Porcelain Sink Types
Porcelain sinks can be either solid porcelain or a porcelain enamel coating another material, such as steel, iron or fireclay. You'll find sinks for both kitchens and bathrooms made out of porcelain. These sinks come in drop-in, undermount and apron-front designs. The wide range of options makes it easier to find a porcelain sink that fits your style.
Video of the Day
Porcelain sinks are also known as ceramic or vitreous china sinks, especially in the bathroom. Looking at ceramic bathroom sinks pros and cons is an important part of the selection process.
It's a Strong Sink Option
A sink made of porcelain is a strong option that holds up well over time, so your sink should last years if you care for it well. Sinks with a metal base covered in porcelain offer more strength than a solid porcelain sink. No matter which type you choose, porcelain sinks last, making them a good investment of your remodeling money.
Wide Selection of Colors
White may be a common color for porcelain sinks, but it's not the only one you can choose. If you want a unique look in your home, a porcelain sink gives you lots of options for colors unlike stainless steel, which limits the look. The glossy finish adds to the attractive look of porcelain no matter what color you choose. Keep in mind that choosing a trendy color can make your sink look outdated quickly, and even if you choose a timeless color, it can be difficult to redecorate the room around a bold color.
Porcelain Is Low Maintenance
You don't need to do much maintenance to keep your porcelain sink looking good. Regular cleaning is important to remove food and any other substances that could potentially stain the surface. You do want to avoid abrasive cleaners and cleaning tools that could scratch the surface of the sink.
Susceptibility to Chips
Despite its overall durability, porcelain does come with a higher risk of chipping. This problem typically happens if you drop something heavy on it, such as a heavy pot in your kitchen sink. In the bathroom, you're less likely to drop something heavy on the sink, so you shouldn't have to worry as much about chipping.
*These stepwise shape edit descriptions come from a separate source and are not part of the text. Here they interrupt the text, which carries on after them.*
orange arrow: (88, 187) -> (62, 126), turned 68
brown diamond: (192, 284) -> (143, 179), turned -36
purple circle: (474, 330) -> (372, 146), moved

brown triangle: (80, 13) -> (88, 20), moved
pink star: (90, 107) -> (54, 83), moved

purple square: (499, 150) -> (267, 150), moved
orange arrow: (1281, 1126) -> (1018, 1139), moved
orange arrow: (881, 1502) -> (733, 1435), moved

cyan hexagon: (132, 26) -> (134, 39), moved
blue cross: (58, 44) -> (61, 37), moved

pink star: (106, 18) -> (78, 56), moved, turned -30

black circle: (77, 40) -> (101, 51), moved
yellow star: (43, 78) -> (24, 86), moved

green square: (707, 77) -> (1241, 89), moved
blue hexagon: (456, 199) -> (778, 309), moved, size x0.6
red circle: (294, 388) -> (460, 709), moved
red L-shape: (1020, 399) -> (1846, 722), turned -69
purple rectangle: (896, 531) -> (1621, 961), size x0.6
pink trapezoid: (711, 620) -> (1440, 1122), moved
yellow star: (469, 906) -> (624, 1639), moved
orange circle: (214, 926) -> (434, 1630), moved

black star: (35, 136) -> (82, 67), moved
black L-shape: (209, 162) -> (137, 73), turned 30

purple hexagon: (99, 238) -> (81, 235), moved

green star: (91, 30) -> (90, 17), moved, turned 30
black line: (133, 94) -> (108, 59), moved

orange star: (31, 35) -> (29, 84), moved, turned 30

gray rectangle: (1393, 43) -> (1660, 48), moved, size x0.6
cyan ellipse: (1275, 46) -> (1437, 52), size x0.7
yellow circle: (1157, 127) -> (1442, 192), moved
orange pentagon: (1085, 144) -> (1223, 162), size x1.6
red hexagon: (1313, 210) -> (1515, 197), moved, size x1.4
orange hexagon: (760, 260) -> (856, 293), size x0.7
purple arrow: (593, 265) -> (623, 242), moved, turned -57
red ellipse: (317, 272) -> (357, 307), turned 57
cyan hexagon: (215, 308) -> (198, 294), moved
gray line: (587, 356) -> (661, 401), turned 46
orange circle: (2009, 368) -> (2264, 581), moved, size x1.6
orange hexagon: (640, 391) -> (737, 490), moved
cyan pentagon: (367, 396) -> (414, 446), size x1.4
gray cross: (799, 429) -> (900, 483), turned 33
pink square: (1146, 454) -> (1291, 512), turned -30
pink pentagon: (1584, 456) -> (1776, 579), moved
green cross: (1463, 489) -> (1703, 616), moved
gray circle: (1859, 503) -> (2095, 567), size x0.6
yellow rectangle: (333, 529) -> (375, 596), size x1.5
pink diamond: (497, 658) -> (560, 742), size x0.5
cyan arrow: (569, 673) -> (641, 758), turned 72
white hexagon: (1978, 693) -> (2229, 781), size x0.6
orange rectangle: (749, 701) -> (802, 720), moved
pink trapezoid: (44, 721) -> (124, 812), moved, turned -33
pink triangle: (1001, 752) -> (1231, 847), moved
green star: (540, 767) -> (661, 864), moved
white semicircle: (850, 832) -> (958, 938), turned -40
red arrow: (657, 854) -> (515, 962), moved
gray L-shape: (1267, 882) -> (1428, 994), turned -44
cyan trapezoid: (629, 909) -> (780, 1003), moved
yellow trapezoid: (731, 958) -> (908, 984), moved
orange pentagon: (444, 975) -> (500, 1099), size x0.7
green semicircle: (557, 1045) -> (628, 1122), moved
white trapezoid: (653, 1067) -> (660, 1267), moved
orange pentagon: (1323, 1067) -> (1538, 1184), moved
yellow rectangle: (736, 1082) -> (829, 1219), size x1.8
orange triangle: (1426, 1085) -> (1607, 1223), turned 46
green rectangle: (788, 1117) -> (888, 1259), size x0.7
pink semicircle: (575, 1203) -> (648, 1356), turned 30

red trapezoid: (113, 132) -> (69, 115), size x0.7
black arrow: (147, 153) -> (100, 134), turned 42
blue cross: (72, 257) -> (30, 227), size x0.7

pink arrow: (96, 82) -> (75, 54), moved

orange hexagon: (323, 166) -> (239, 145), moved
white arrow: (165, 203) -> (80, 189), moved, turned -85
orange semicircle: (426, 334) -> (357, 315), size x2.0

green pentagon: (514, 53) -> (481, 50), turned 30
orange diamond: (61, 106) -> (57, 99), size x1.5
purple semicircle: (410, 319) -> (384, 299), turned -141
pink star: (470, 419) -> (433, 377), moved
You also want to pay attention to the type of substances you put in an enamel sink and how long they stay there. If you leave bleach or other harsh or acidic materials in the sink for a long period of time, it can damage the finish on your porcelain sink, leaving permanent marks. When you look at a porcelain-coated fireclay sink vs. a stainless steel sink, you do have to be more careful with the substances you put in them. The good news is you can get your porcelain sink refinished if it does get chipped or otherwise damaged.
Potential for Staining
Porcelain can stain more easily than other materials. In the kitchen, that can mean stains from food that gets poured in the sink or food that doesn't get wiped out of the sink right away. In the bathroom, cosmetics have the potential to stain the surface if you don't wipe up a spill right away. Staining is more noticeable if you have a white or lighter-colored porcelain sink.
Porcelain Is Still Quite Heavy
Porcelain is heavier than some other sink materials, especially a large porcelain kitchen sink compared to a stainless steel model. The weight makes installation a little more complicated, with drop-in porcelain sinks being the easiest to install. If you opt for an undermount porcelain sink, the installation can be much more difficult.